Exercise description.
Set down each line exactly, beginning with the one that contains "Target: **left lung" and continuing through the last line of the listing, and nothing else.
┌─ Records shown
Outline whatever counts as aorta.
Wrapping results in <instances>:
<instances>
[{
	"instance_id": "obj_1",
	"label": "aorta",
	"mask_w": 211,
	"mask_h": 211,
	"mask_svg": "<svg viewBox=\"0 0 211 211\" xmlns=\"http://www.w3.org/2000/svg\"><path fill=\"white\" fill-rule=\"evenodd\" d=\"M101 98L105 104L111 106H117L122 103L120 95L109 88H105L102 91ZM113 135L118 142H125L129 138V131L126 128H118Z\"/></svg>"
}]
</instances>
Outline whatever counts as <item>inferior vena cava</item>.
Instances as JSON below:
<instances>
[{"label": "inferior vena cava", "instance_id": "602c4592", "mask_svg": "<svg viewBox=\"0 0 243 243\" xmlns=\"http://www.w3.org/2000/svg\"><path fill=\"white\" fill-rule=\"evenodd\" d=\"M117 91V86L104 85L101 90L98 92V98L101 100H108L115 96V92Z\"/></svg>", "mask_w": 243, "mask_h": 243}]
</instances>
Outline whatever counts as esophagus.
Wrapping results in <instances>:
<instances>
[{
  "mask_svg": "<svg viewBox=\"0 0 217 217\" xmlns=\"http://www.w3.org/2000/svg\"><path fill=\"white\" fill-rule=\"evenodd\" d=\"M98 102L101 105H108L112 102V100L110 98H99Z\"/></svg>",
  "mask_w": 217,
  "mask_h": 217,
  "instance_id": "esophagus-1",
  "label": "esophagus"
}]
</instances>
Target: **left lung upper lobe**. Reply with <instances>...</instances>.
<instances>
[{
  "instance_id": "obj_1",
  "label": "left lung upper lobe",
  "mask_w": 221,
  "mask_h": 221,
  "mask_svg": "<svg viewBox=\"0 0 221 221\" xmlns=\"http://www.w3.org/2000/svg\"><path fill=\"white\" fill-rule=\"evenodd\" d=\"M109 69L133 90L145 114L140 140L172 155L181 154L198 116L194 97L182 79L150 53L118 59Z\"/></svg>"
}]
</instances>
└─
Result of the exercise.
Target: **left lung upper lobe**. Reply with <instances>...</instances>.
<instances>
[{
  "instance_id": "obj_1",
  "label": "left lung upper lobe",
  "mask_w": 221,
  "mask_h": 221,
  "mask_svg": "<svg viewBox=\"0 0 221 221\" xmlns=\"http://www.w3.org/2000/svg\"><path fill=\"white\" fill-rule=\"evenodd\" d=\"M109 69L133 90L145 114L140 140L172 155L181 154L198 116L194 97L182 79L150 53L118 59Z\"/></svg>"
}]
</instances>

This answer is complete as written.